Marinated baby mozzarella balls are all the rage these days. You can pick up these little gems at supermarket delis at a premium price. Save money by making your own marinated baby mozzarella balls at home with this recipe.
In this recipe, purchased bocconcini or ciliegine mozzarella balls are marinated in olive oil, fresh herbs, lemon juice, and salt. The mozzarella balls need to marinate for 4 hours at room temperature, so plan accordingly if you're serving them for a party.
- 1 tablespoon parsley (fresh, coarsely minced)
- 1 tablespoon basil (fresh, coarsely minced)
- 1 tablespoon oregano (fresh, coarsely minced)

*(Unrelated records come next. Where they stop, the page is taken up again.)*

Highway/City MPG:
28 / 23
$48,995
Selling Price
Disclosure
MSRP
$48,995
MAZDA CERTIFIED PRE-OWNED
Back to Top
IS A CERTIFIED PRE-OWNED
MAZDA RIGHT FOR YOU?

- 1/2 cup olive oil (good-quality)
- 2 teaspoons lemon juice
- 1/4 teaspoon salt
- 1 pound fresh baby mozzarella cheese balls (bocconcini or ciliegine, drained)
- Place parsley, basil, oregano, olive oil, lemon juice, and salt in a zip-top bag large enough to hold the mozzarella. Massage to combine.

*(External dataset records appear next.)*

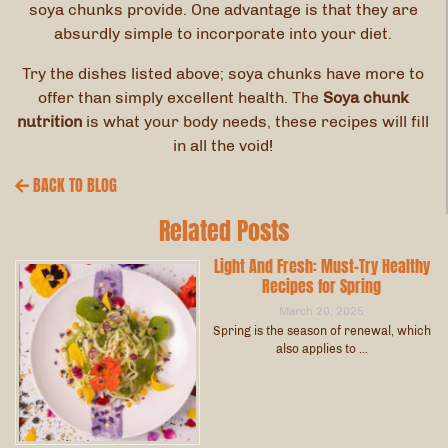
soya chunks provide. One advantage is that they are
absurdly simple to incorporate into your diet.
Try the dishes listed above; soya chunks have more to
offer than simply excellent health. The
Soya chunk
nutrition
is what your body needs, these recipes will fill
in all the void!
BACK TO BLOG
Related Posts
Light And Fresh: Must-Try Healthy
Recipes for Spring
March 20, 2025
Spring is the season of renewal, which
also applies to …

- Add the drained baby mozzarella cheese balls, seal, and toss bag to coat the cheese. Open the bag, squeeze out all the air, and re-seal.
- Let mozzarella balls sit in the marinade at room temperature for 4 hours before serving.
Mozzarella cheese comes in many different varieties—fresh, smoked, cow's milk, buffalo milk (latte di bufala) and more.
Creamy, milky fresh mozzarella is mild-flavored and sold in different shapes. Regular mozzarella balls are about the size of a small orange. Bocconcini are slightly smaller balls (about the size of an egg) and ciliegine are smaller still, about the size of a cherry.
They can be marinated or left plain and stored in whey, the drained liquid from the cheese-making process.